To a stirred solution of 15 (5.40 g, 22.7 mmol) in 1,2-dimethoxyethane (DME) (230 mL) were added α-ketoester 7d⁴³⁾ (8.77 g, 23.8 mmol) and Ni–diamine complex 20 (576 mg, 1.14 mmol) at −10°C. The resulting mixture was stirred at the same temperature for 48 h. The mixture was diluted with n-hexane, filtered through a pad of SiO₂ and concentrated under reduced pressure. The residue was purified by column chromatography (SiO₂, n-hexane–EtOAc=2 : 1) to afford 21 (12.1 g, 88%, dr>25 : 1) as a colorless oil. The ee value was determined by chiral HPLC analysis.

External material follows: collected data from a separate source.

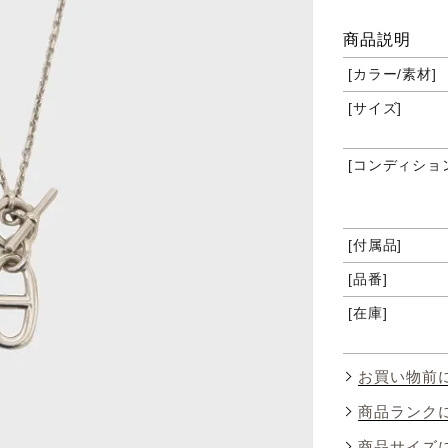
商品説明
カラー/素材
サイズ
コンディショ
付属品
品番
在庫
お買い物前
商品ランク
商品サイズ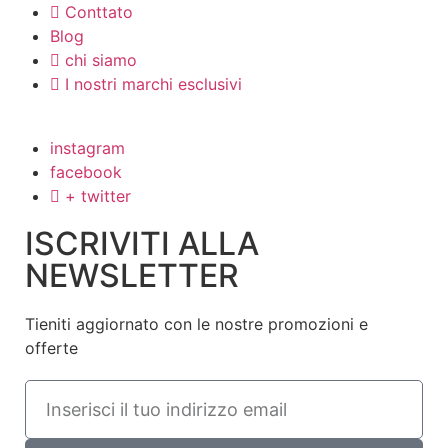
Conttato
Blog
chi siamo
I nostri marchi esclusivi
instagram
facebook
+ twitter
ISCRIVITI ALLA
NEWSLETTER
Tieniti aggiornato con le nostre promozioni e
offerte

21: HPLC: DAICEL CHIRALCEL OD-H, n-hexane–isopropylalcohol (IPA)=9 : 1, 1.0 mL/min, 254 nm, τ_major 25.1 min, τ_minor 29.2 min; [α]_D²⁵ +4.4 (c=1.0, CHCl₃, 95% ee); IR (film, cm⁻¹): 1724, 1584, 1555, 1460, 1371, 1267, 1167, 1022, 982, 760, 702; ¹H-NMR (CDCl₃, 500 MHz) δ: 7.61 (d, J=7.37 Hz, 1H), 7.45 (d, J=7.37 Hz, 1H), 7.20–7.38 (m, 10H), 6.82 (s, 1H), 4.92 (dd, J=13.0, 9.07 Hz, 1H), 4.78 (dd, J=13.0, 4.53 Hz, 1H), 4.31–4.25 (m, 1H), 4.02 (s, 3H), 4.01–3.95 (m, 1H), 3.93 (s, 3H), 2.95 (dd, J=17.0, 9.64 Hz, 1H), 2.73 (dd, J=17.0, 4.53 Hz, 1H), 1.43 (s, 9H); ¹³C-NMR (CDCl₃, 125 MHz) δ: 193.8, 170.0, 165.0, 161.0, 159.3, 145.3, 140.0, 139.4, 139.3, 128.5, 128.4, 128.1, 128.0, 127.2, 126.9, 122.5, 118.7, 84.4, 77.9, 75.1, 53.8, 52.6, 42.9, 41.6, 35.0, 27.5; HR-MS (ESI-TOF): Calcd for C₃₂H₃₅N₂O₁₀ [(M+H)⁺] 607.2286. Found 607.2312.

Methyl 5-((3S,4S,5R)-5-(tert-Butoxycarbonyl)-4-(2-methoxy-2-oxoethyl)pyrrolidin-3-yl)-6-methoxy Picolinate (24)

To a stirred solution of 21 (2.33 g, 3.84 mmol) in MeOH (80 mL) was added Raney nickel (6.0 g, purchased from Aldrich, washed with water and MeOH) at room temperature. The resulting mixture was stirred under hydrogen pressure (900 psi) at 75°C for 2 h. Then, the reaction mixture was filtered through a pad of Celite and concentrated under reduced pressure. The crude material including 23 was applied to the following reaction without further purification.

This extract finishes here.